Peptides. 2008 Jul;29(7):1207-15. doi: 10.1016/j.peptides.2008.02.011. Epub 2008 Feb 26.
Sympathetic nervous system and atrial natriuretic peptide (ANP) system play fundamental roles in the regulation of cardiovascular functions. Overactivity of sympathetic nervous system can lead into cardiovascular diseases such as heart failure and hypertension. The present study aimed to define which adrenergic receptors (ARs) affect atrial contractility and ANP release and to determine their modification in renal hypertensive rat atria. An alpha(1)-AR agonist, cirazoline increased ANP release with positive inotropism. These alpha(1)-AR agonist-mediated responses were attenuated by the alpha(1A)-AR antagonist, but not by the alpha(1B)- or alpha(1D)-AR antagonist. An alpha(2)-AR agonist, guanabenz and clonidine increased ANP release with negative inotropism and decreased cAMP level.

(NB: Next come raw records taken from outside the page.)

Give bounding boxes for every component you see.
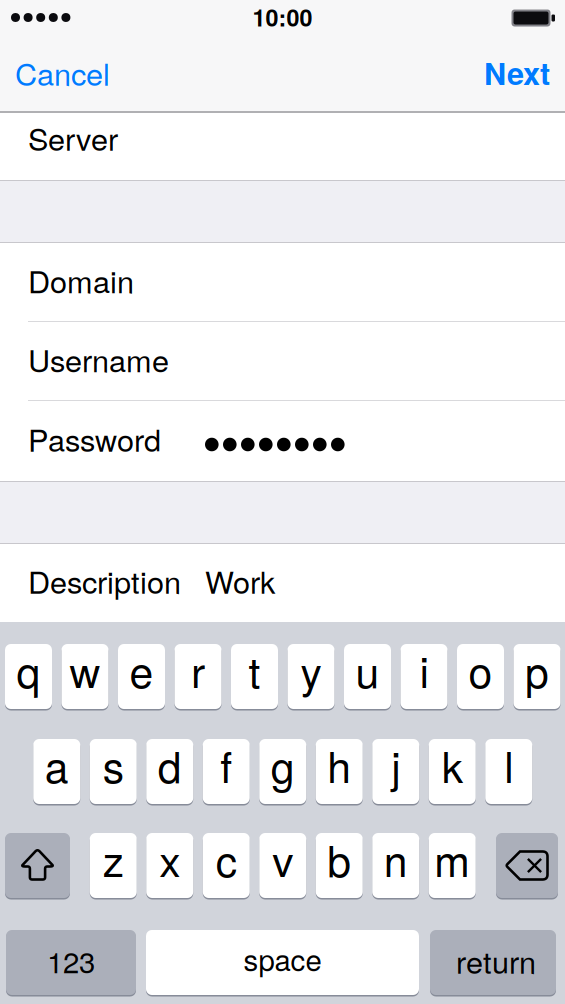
button[interactable]: b [316, 833, 363, 898]
staticText: j [391, 734, 400, 795]
staticText: i [420, 639, 428, 700]
staticText: 10:00 [252, 0, 312, 34]
button[interactable]: h [316, 739, 363, 804]
staticText: Password [28, 416, 161, 460]
staticText: x [159, 828, 180, 889]
button[interactable]: Username [0, 322, 565, 401]
staticText: 123 [47, 940, 95, 982]
button[interactable]: r [174, 644, 222, 709]
button[interactable]: f [203, 739, 250, 804]
button[interactable]: z [90, 833, 137, 898]
button[interactable]: Server [0, 113, 565, 180]
button[interactable]: Description [0, 544, 565, 622]
staticText: space [244, 938, 322, 980]
staticText: p [525, 639, 549, 700]
staticText: Domain [28, 258, 134, 302]
staticText: a [45, 734, 69, 795]
staticText: r [191, 639, 205, 700]
button[interactable]: i [400, 644, 448, 709]
button[interactable]: 123 [6, 930, 136, 995]
button[interactable]: g [259, 739, 306, 804]
staticText: Next [484, 50, 550, 94]
button[interactable]: d [146, 739, 193, 804]
staticText: l [504, 734, 513, 795]
button[interactable]: Password [0, 401, 565, 481]
button[interactable]: Shift [5, 833, 70, 898]
staticText: o [468, 639, 492, 700]
staticText: b [327, 828, 351, 889]
button[interactable]: Delete [496, 833, 558, 898]
button[interactable]: m [429, 833, 476, 898]
staticText: w [70, 639, 100, 700]
button[interactable]: j [372, 739, 419, 804]
staticText: y [300, 639, 322, 700]
staticText: s [103, 734, 124, 795]
button[interactable]: Cancel [0, 42, 126, 111]
button[interactable]: l [485, 739, 532, 804]
staticText: m [434, 828, 470, 889]
staticText: Work [205, 558, 275, 602]
staticText: c [216, 828, 237, 889]
button[interactable]: Next [468, 42, 565, 111]
button[interactable]: n [372, 833, 419, 898]
button[interactable]: e [118, 644, 165, 709]
staticText: v [272, 828, 293, 889]
button[interactable]: space [146, 930, 419, 995]
button[interactable]: u [344, 644, 391, 709]
staticText: Username [28, 337, 169, 381]
staticText: h [327, 734, 351, 795]
button[interactable]: return [430, 930, 556, 995]
button[interactable]: s [90, 739, 137, 804]
staticText: Server [28, 116, 118, 159]
button[interactable]: k [429, 739, 476, 804]
staticText: u [356, 639, 380, 700]
button[interactable]: c [203, 833, 250, 898]
staticText: z [103, 828, 124, 889]
staticText: return [456, 938, 536, 982]
button[interactable]: o [457, 644, 504, 709]
staticText: n [384, 828, 408, 889]
staticText: g [271, 734, 295, 795]
button[interactable]: q [5, 644, 52, 709]
button[interactable]: p [514, 644, 560, 709]
staticText: q [16, 639, 40, 700]
button[interactable]: a [33, 739, 80, 804]
button[interactable]: Domain [0, 243, 565, 322]
button[interactable]: v [259, 833, 306, 898]
button[interactable]: w [62, 644, 108, 709]
staticText: d [158, 734, 182, 795]
button[interactable]: x [146, 833, 193, 898]
button[interactable]: t [231, 644, 278, 709]
staticText: Cancel [15, 50, 110, 94]
staticText: k [442, 734, 463, 795]
staticText: f [220, 734, 232, 795]
staticText: t [248, 639, 260, 700]
staticText: Description [28, 558, 181, 602]
button[interactable]: y [288, 644, 334, 709]
staticText: e [130, 639, 154, 700]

The order of potency for the increased ANP release was cirazoline>>phenylephrine=guanabenz>>clonidine. In contrast, a beta-AR agonist, isoproterenol decreased ANP release with positive inotropism and these responses were blocked by the beta(1)-AR antagonist but not by the beta(2)-AR antagonist. The increased cAMP level by isoproterenol was suppressed by pretreatment with both beta(1)- and beta(2)-AR antagonists. In renal hypertensive rat atria, the effects of isoproterenol on atrial contractility, ANP release, and cAMP level were attenuated whereas the effect of cirazoline on ANP release was unaltered. Atrial beta(1)-AR mRNA level but not alpha(1A)-AR mRNA level was decreased in renal hypertensive rats. These findings suggest that alpha(1A)- and beta(1)-AR oppositely regulate atrial ANP release and that atrial beta(1)-AR expression/function is impaired in renal hypertensive rats.
交感神经系统和心房利钠肽(ANP)系统在心血管功能调节中发挥着重要作用。交感神经系统过度活跃可导致诸如心力衰竭和高血压等心血管疾病。本研究旨在确定哪些肾上腺素能受体(ARs)影响心房收缩力和ANP释放,并确定它们在肾性高血压大鼠心房中的变化。α(1)-AR激动剂西拉唑啉可增加ANP释放并具有正性肌力作用。这些α(1)-AR激动剂介导的反应被α(1A)-AR拮抗剂减弱,但未被α(1B)-或α(1D)-AR拮抗剂减弱。α(2)-AR激动剂胍那苄和可乐定可增加ANP释放并具有负性肌力作用,同时降低cAMP水平。增加ANP释放的效力顺序为西拉唑啉>>去氧肾上腺素=胍那苄>>异丙肾上腺素。相反,β-AR激动剂异丙肾上腺素可降低ANP释放并具有正性肌力作用,这些反应被β(1)-AR拮抗剂阻断,但未被β(2)-AR拮抗剂阻断。异丙肾上腺素增加的cAMP水平被β(1)-和β(2)-AR拮抗剂预处理所抑制。在肾性高血压大鼠心房中,异丙肾上腺素对心房收缩力、ANP释放和cAMP水平的作用减弱,而西拉唑啉对ANP释放的作用未改变。肾性高血压大鼠心房中β(1)-AR mRNA水平降低,但α(1A)-AR mRNA水平未降低。这些发现表明,α(1A)-和β(1)-AR对心房ANP释放具有相反的调节作用,并且肾性高血压大鼠心房中β(1)-AR的表达/功能受损。